Потом, после консерватории, я пять лет стажировался у Бориса Лазаревича Клюзнера — это был великий музыкант! Его живым загнали в гроб. В сорок восьмом году вышло постановление ЦК «Об опере Мурадели „Великая дружба“», когда композитора наряду с Прокофьевым, Шостаковичем, Шебалиным, Мясковским, Хачатуряном — по сути, лучшими представителями музыкальной интеллигенции — объявили «формалистами», а их произведения — «антихудожественными», — это лишь повод был.
Клюзнер против пошел, сказал: «У меня свое мнение: это гениальные композиторы» — и его судьба была решена: сначала его отстранили от должности зампредседателя Ленинградского отделения Союза композиторов, потом — опала. Вот этими руками я его похоронил.
Комарово, Сестрорецкий район под Ленинградом. Метрах в пятнадцати от Клюзнера похоронена Анна Ахматова…
А хотите, покажу кое-что? (Достает партитуру «Шехерезады».) Римский-Корсаков — мой прапрапрадед по композиции. Не верите? Смотрите: по одной линии — я учился у Шаверзашвили, Шаверзашвили учился у Баланчивадзе, Баланчивадзе — у Штейнберга, Штейнберг — у Римского-Корсакова. По другой линии: я учился у Клюзнера, тот — у Михаила Фабиановича Гнесина, Гнесин — у Римского-Корсакова. Я «праправнук» Римского-Корсакова и этим «родством» очень горжусь.

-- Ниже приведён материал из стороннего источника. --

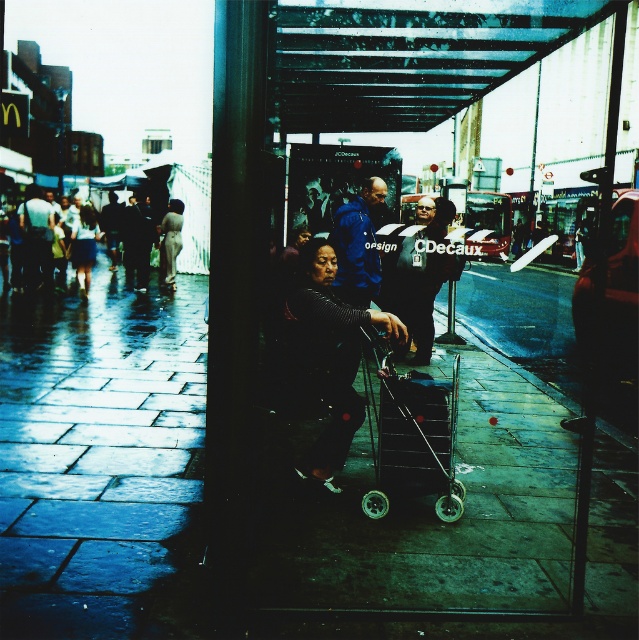 You are a pedestrian trying to cross the street and see the dark gray fabric jacket at center and the dark blue jacket at left. Which person is closer to you?

The dark gray fabric jacket at center is closer to you because it is in front of the dark blue jacket at left.

You are a delivery person needing to place a large package on either the metallic silver cart at center or the dark gray fabric umbrella at center. Which object can you place the package on without it falling off, considering their positions relative to you?

The metallic silver cart at center is closer to the viewer than the dark gray fabric umbrella at center. Since the cart is closer, it is more stable for placing the package, so you should place it on the metallic silver cart at center. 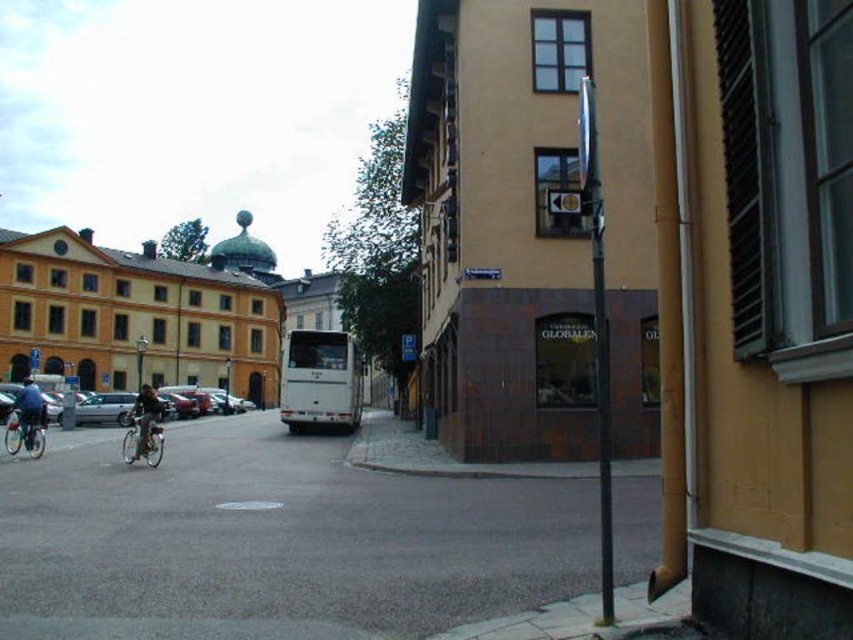 You are a delivery person who needs to park your 2.2 meter long delivery cart between the silver metallic bicycle at left and the silver metallic bicycle at lower left. Is there enough space for your cart?

The silver metallic bicycle at left and the silver metallic bicycle at lower left are 3.55 meters apart, so yes, the delivery cart can be parked between them since the space is wider than the cart.

You are a delivery person who needs to park your silver metallic bicycle at left next to the blue fabric jacket on the left. Given that the space available is only 1.2 meters wide, will the bicycle fit comfortably?

The silver metallic bicycle at left has a width less than the blue fabric jacket on the left, but the jacket width isn

You are a delivery person who needs to place a large package on the sidewalk between the silver metallic bicycle at left and the blue fabric jacket on the left. Which object should you move to make space?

70-е годы стали началом большого творческого подъема композитора Хаупы. В конце этого десятилетия он создает два крупных произведения камерной музыки. В 1978 году посвящает сонату для флейты и фортепиано великому композитору И. С. Баху, а в 1979 году пишет сонату № 2 для скрипки и фортепиано, посвятив ее своему учителю и другу Борису Лазаревичу Клюзнеру и великому Дмитрию Дмитриевичу Шостаковичу.
Эти сочинения исполнялись в Москве, Владикавказе. Ростове-на-Дону, Ленинграде.
«…Действительно, судьба композитора и вообще художника в мире — трагична. Даже самые сильные личности, самые талантливые творцы забываются после их исчезновения.
А в современной обстановке, которую я лично оцениваю, как стремление уничтожить культуру вообще, можно просто придти в отчаяние.
…Он (Клюзнер) действительно был композитором самого высокого класса, самой большой смелости и бескомпромиссности.
Особенно вспоминаются мне наши беседы о смысле искусства, о необходимости творческой активности, о чистоте художественных побуждений и страстности в реализации музыкальной формы.
Но не меньшую ценность составляло стремление эту фактуру сделать очень свободной, не сводимой к тактовометрономической концепции. Выход за пределы такта был его особым свойством. В известной степени это качество составляло трудность для дирижеров.
Но для музыки в целом это — очень большое богатство».
Геннадий Гор — писатель, которого сейчас мало знают, а между тем он начинал очень интересно. Я его знал человеком уже пожилым. Он был страстный книгочей. Всё время что-то читал. Первый его вопрос, когда мы встречались: «Ну, что вы читаете?» В те годы, и это было даже удивительно, он живо интересовался зарубежной философией, читал, в основном, философские книги. Художественную литературу читал избирательно: Томаса Манна, Сэлинджера… Особенно его интересовали Гуссерль и Кант. И он разбирался в их идеях, что для меня было удивительно, потому что я жил тогда на уровне первоисточников Маркса и Энгельса. Я впервые увидел человека, который читал философию не для того, чтобы сдать кандидатский минимум, не для того, чтобы щегольнуть и блеснуть в обществе, не для того, чтобы выдернуть какие-то цитаты, а просто наслаждался миром мысли различных философов.
<…> И были еще люди, которые выпали сегодня из поминания, что жалко, совершенно прелестные. Например, наш сосед — композитор Клюзнер. Он выстроил дом по своему проекту. Сам спроектировал, сам построил. У него там был музыкальный зал. К сожалению, он довольно одиноко жил. Кроме меня и Геннадия Гора, я не знаю людей, которые с ним общались. Он трудно сходился с людьми. Смуглый человек, худощавый, со скрипучим голосом… Он умел разговориться только у себя дома. Там, где стоял рояль. Он мне показывал какие-то проекты, так он сделал архитектурный проект Дворца музыки. Клюзнер был одним из близких к Дмитрию Дмитриевичу Шостаковичу людей.
Глава 74
ТЕКСТЫ
— Хочу поговорить с тобой о статье, — сказал Бихтер.
— У меня слово «статья» ассоциируется с судом, — ответил Клюзнер.